— Work order —
Every record below should be repeated exactly, with the pictures left out.
** Data supplied follows **
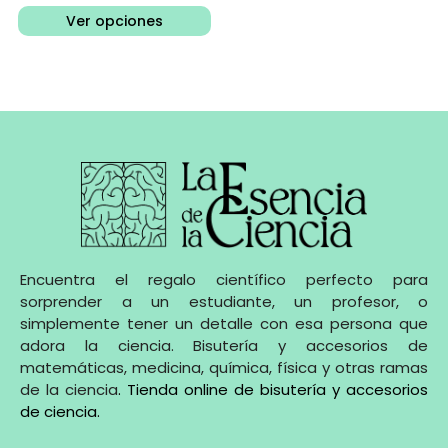
Ver opciones
Encuentra el regalo científico perfecto para
sorprender a un estudiante, un profesor, o
simplemente tener un detalle con esa persona que
adora la ciencia. Bisutería y accesorios de
matemáticas, medicina, química, física y otras ramas
de la ciencia
.
Tienda online de bisutería y accesorios
de ciencia
.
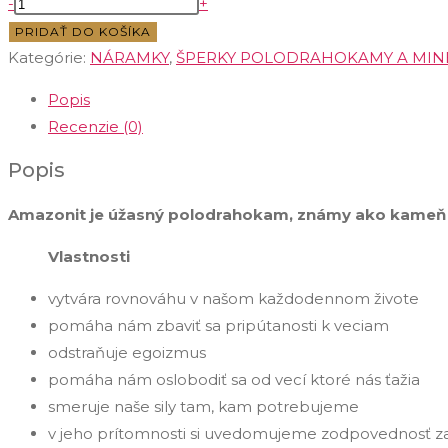
množstvo
-
+
Originálny
PRIDAŤ DO KOŠÍKA
náramok
Kategórie:
NÁRAMKY
,
ŠPERKY POLODRAHOKAMY A MIN
-
Popis
Amazonit
Recenzie (0)
&
Pravá
Popis
koža
Amazonit je úžasný polodrahokam, známy ako kameň ná
a
korálky
Vlastnosti
vytvára rovnováhu v našom každodennom živote
pomáha nám zbaviť sa pripútanosti k veciam
odstraňuje egoizmus
pomáha nám oslobodiť sa od vecí ktoré nás ťažia
smeruje naše sily tam, kam potrebujeme
v jeho prítomnosti si uvedomujeme zodpovednosť za 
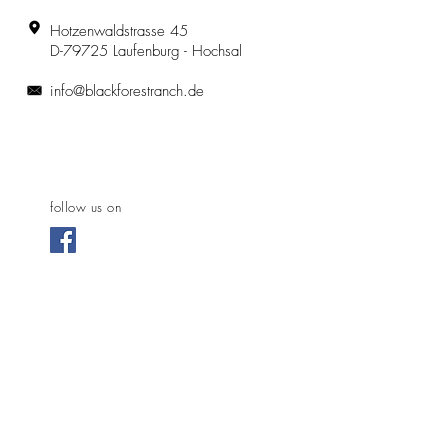
Hotzenwaldstrasse 45
D-79725 Laufenburg - Hochsal
info@blackforestranch.de
follow us on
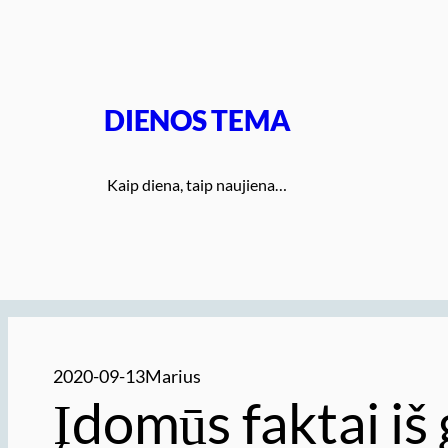
Eiti
prie
turinio
DIENOS TEMA
Kaip diena, taip naujiena…
2020-09-13
Marius
Įdomūs faktai iš 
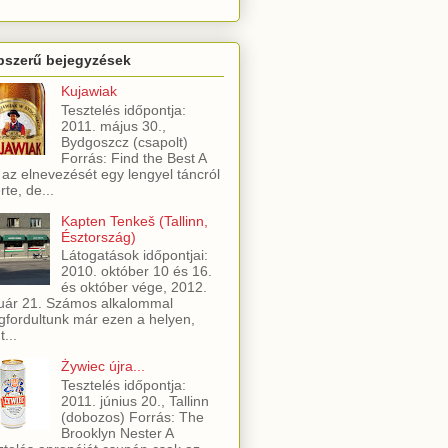
pszerű bejegyzések
Kujawiak
Tesztelés időpontja:
2011. május 30.,
Bydgoszcz (csapolt)
Forrás: Find the Best A
 az elnevezését egy lengyel táncról
rte, de...
Kapten Tenkeš (Tallinn,
Észtország)
Látogatások időpontjai:
2010. október 10 és 16.
és október vége, 2012.
uár 21. Számos alkalommal
fordultunk már ezen a helyen,
t...
Żywiec újra...
Tesztelés időpontja:
2011. június 20., Tallinn
(dobozos) Forrás: The
Brooklyn Nester A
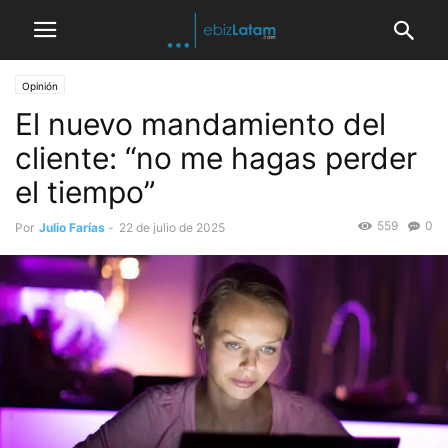
Opinión
El nuevo mandamiento del
cliente: “no me hagas perder
el tiempo”
559
0
Por
Julio Farías
-
22 de julio de 2025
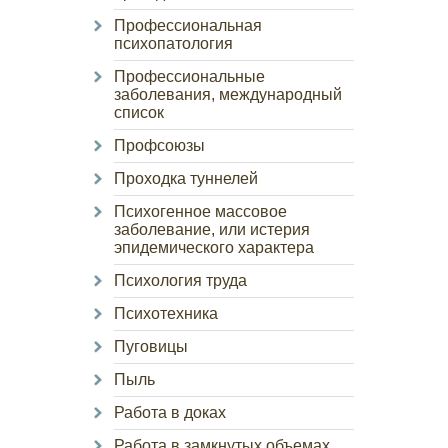
Профессиональная
психопатология
Профессиональные
заболевания, международный
список
Профсоюзы
Проходка туннелей
Психогенное массовое
заболевание, или истерия
эпидемического характера
Психология труда
Психотехника
Пуговицы
Пыль
Работа в доках
Работа в замкнутых объемах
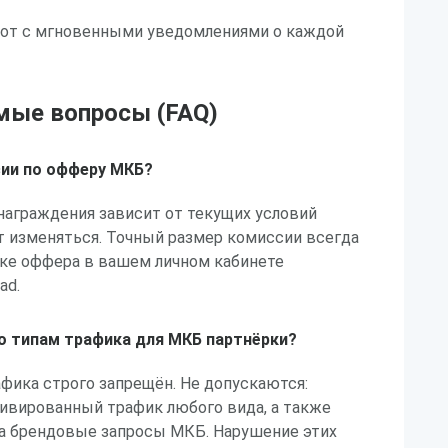
бот с мгновенными уведомлениями о каждой
мые вопросы (FAQ)
сии по офферу МКБ?
награждения зависит от текущих условий
т изменяться. Точный размер комиссии всегда
чке оффера в вашем личном кабинете
ad.
по типам трафика для МКБ партнёрки?
афика строго запрещён. Не допускаются:
ивированный трафик любого вида, а также
на брендовые запросы МКБ. Нарушение этих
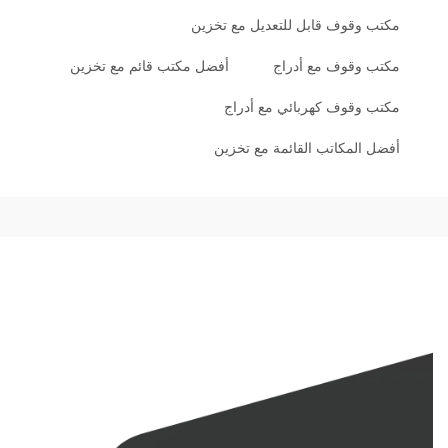
مكتب وقوف قابل للتعديل مع تخزين
مكتب وقوف مع أدراج
أفضل مكتب قائم مع تخزين
مكتب وقوف كهربائي مع أدراج
أفضل المكاتب القائمة مع تخزين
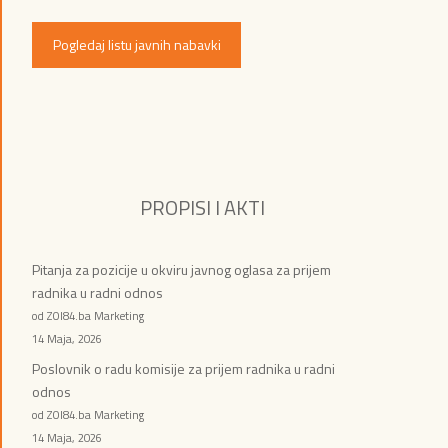
Pogledaj listu javnih nabavki
PROPISI I AKTI
Pitanja za pozicije u okviru javnog oglasa za prijem
radnika u radni odnos
od ZOI84.ba Marketing
14 Maja, 2026
Poslovnik o radu komisije za prijem radnika u radni
odnos
od ZOI84.ba Marketing
14 Maja, 2026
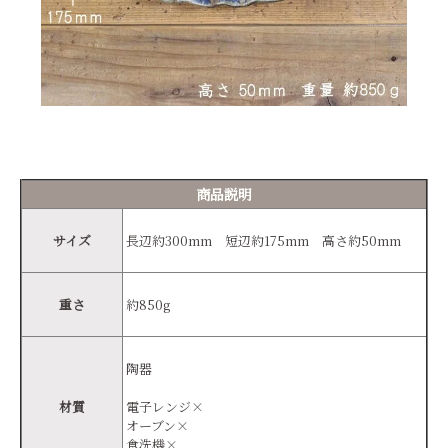
商品説明
サイズ
長辺約300mm 短辺約175mm 高さ約50mm
重さ
約850g
陶器
材質
電子レンジ×
オーブン×
食洗機×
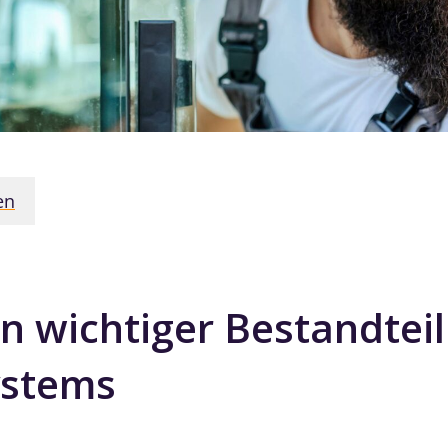
en
in wichtiger Bestandtei
ystems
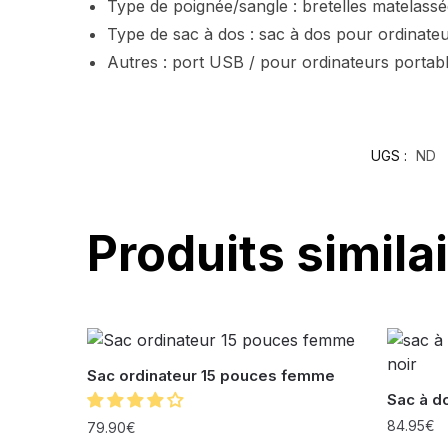
Type de poignée/sangle : bretelles matelass
Type de sac à dos : sac à dos pour ordinat
Autres : port USB / pour ordinateurs portab
UGS :
ND
Produits simila
Sac ordinateur 15 pouces femme
Sac à d
84.95
€
79.90
€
** End of Data supplied **
— Final answer —
Ver opciones
Encuentra el regalo científico perfecto para
sorprender a un estudiante, un profesor, o
simplemente tener un detalle con esa persona que
adora la ciencia. Bisutería y accesorios de
matemáticas, medicina, química, física y otras ramas
de la ciencia
.
Tienda online de bisutería y accesorios
de ciencia
.
množstvo
-
+
Originálny
PRIDAŤ DO KOŠÍKA
náramok
Kategórie:
NÁRAMKY
,
ŠPERKY POLODRAHOKAMY A MIN
-
Popis
Amazonit
Recenzie (0)
&
Pravá
Popis
koža
Amazonit je úžasný polodrahokam, známy ako kameň ná
a
korálky
Vlastnosti
vytvára rovnováhu v našom každodennom živote
pomáha nám zbaviť sa pripútanosti k veciam
odstraňuje egoizmus
pomáha nám oslobodiť sa od vecí ktoré nás ťažia
smeruje naše sily tam, kam potrebujeme
v jeho prítomnosti si uvedomujeme zodpovednosť za 
Hotzenwaldstrasse 45
D-79725 Laufenburg - Hochsal
info@blackforestranch.de
follow us on
Eiti
prie
turinio
DIENOS TEMA
Kaip diena, taip naujiena…
2020-09-13
Marius
Įdomūs faktai iš 
pszerű bejegyzések
Kujawiak
Tesztelés időpontja:
2011. május 30.,
Bydgoszcz (csapolt)
Forrás: Find the Best A
 az elnevezését egy lengyel táncról
rte, de...
Kapten Tenkeš (Tallinn,
Észtország)
Látogatások időpontjai:
2010. október 10 és 16.
és október vége, 2012.
uár 21. Számos alkalommal
fordultunk már ezen a helyen,
t...
Żywiec újra...
Tesztelés időpontja:
2011. június 20., Tallinn
(dobozos) Forrás: The
Brooklyn Nester A
Opinión
El nuevo mandamiento del
cliente: “no me hagas perder
el tiempo”
559
0
Por
Julio Farías
-
22 de julio de 2025
Профессиональная
психопатология
Профессиональные
заболевания, международный
список
Профсоюзы
Проходка туннелей
Психогенное массовое
заболевание, или истерия
эпидемического характера
Психология труда
Психотехника
Пуговицы
Пыль
Работа в доках
Работа в замкнутых объемах
бот с мгновенными уведомлениями о каждой
мые вопросы (FAQ)
сии по офферу МКБ?
награждения зависит от текущих условий
т изменяться. Точный размер комиссии всегда
чке оффера в вашем личном кабинете
ad.
по типам трафика для МКБ партнёрки?
афика строго запрещён. Не допускаются:
ивированный трафик любого вида, а также
на брендовые запросы МКБ. Нарушение этих
مكتب وقوف قابل للتعديل مع تخزين
مكتب وقوف مع أدراج
أفضل مكتب قائم مع تخزين
مكتب وقوف كهربائي مع أدراج
أفضل المكاتب القائمة مع تخزين
Pogledaj listu javnih nabavki
PROPISI I AKTI
Pitanja za pozicije u okviru javnog oglasa za prijem
radnika u radni odnos
od ZOI84.ba Marketing
14 Maja, 2026
Poslovnik o radu komisije za prijem radnika u radni
odnos
od ZOI84.ba Marketing
14 Maja, 2026
商品説明
サイズ
長辺約300mm 短辺約175mm 高さ約50mm
重さ
約850g
陶器
材質
電子レンジ×
オーブン×
食洗機×
en
in wichtiger Bestandtei
ystems
Type de poignée/sangle : bretelles matelass
Type de sac à dos : sac à dos pour ordinat
Autres : port USB / pour ordinateurs portab
UGS :
ND
Produits simila
Sac ordinateur 15 pouces femme
Sac à d
84.95
€
79.90
€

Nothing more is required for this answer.